Der Hotel- und Gaststättenverband (Dehoga) sieht Kneipen wie "Dä Spiegel" durch das absolute Rauchverbot akut gefährdet. 20 Prozent der kleinen Eckkneipen seien existenziell betroffen, sagt Dehoga-Sprecher Thorsten Hellwig. "Das bedeutet die Schließung von 3000 Betrieben", rechnet er vor. Hellwig vergleicht das Konzept einer Kneipe mit einem dreibeinigen Barhocker: "Reden, Trinken und Rauchen". Sobald ein Bein des Barhockers verschwinde, breche die Konstruktion in sich zusammen.

Der qualmende Bürgermeister

Der Bürgermeister von Neuss kämpft an einer ganz persönlichen Front gegen Nichtraucher. Herbert Napp (CDU), bekannter Vielraucher, soll das Qualmen in seinem Dienstzimmer einstellen, fordert die Initiative Pro Rauchfrei.

Weil die Aufsichtsbehörden sich weigerten, gegen Napp vorzugehen, habe man nun Beschwerde bei der Bezirksregierung in Düsseldorf eingereicht, sagte der Bundesvorsitzende von Pro Rauchfrei, Siegfried Ermer. Napp habe sein Dienstzimmer kurzerhand zum Raucherzimmer erklärt. Dies sei unzulässig, erklärte Deutschlands größter Nichtraucherverband. 

"Diese Initiative verfolgt mich mit missionarischem Eifer. Das ist doch abstrus", sagte Napp. Er teilte öffentlich mit, dass er in seinem Dienstzimmer weiter rauchen werde. Was er unternehme, falls die Nichtraucher tatsächlich ein Rauchverbot in seinem Dienstzimmer durchsetzen, wisse er noch nicht genau, sagte Napp, aber: "Vielleicht miete ich es dann als privaten Raum an."

Eine aussterbende Art

Doch die Raucher kämpfen wohl auf verlorenem Posten für ihr ungesundes Hobby. Denn die öffentliche Stimmung ist eindeutig gegen das Rauchen. Viele Deutsche würden zum Schutz der Gesundheit eine Preiserhöhung bei Zigaretten begrüßen. Das ergab eine repräsentative, online durchgeführte Umfrage des Meinungsforschungsinstituts YouGov zum Weltnichtrauchertag (31. Mai) im Auftrag der Nachrichtenagentur dpa.
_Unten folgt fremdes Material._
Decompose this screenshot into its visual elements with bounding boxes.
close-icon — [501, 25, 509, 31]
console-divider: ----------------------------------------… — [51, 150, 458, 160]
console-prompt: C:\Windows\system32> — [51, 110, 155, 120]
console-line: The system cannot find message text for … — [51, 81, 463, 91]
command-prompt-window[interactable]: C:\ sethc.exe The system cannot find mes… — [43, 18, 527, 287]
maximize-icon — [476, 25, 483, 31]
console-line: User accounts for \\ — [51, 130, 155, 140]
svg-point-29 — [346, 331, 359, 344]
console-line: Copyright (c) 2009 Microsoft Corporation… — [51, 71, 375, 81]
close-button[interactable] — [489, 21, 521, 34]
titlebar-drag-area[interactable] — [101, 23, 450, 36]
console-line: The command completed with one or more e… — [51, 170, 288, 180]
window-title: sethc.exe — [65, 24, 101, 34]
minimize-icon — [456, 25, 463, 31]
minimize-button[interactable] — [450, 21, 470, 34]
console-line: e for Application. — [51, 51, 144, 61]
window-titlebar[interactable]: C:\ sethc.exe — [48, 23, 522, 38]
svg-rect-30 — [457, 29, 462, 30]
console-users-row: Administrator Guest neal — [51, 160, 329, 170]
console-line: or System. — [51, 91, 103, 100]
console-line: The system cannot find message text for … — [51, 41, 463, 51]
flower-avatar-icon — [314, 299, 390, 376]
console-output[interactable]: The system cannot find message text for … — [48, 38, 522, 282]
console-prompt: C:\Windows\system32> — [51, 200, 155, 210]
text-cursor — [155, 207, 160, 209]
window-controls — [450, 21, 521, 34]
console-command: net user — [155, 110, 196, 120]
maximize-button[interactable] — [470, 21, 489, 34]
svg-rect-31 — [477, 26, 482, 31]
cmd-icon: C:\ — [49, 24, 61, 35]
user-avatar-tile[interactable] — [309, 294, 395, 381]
Danach sind 42 Prozent der Befragten dafür, den Preis für eine Schachtel Zigaretten anzuheben. 29 Prozent halten die Kosten für angemessen. Nur etwa ein Viertel der Interviewten (23 Prozent) ist der Ansicht, dass Zigaretten billiger werden sollten. Die meisten überlassen das Rauchen lieber Don Draper.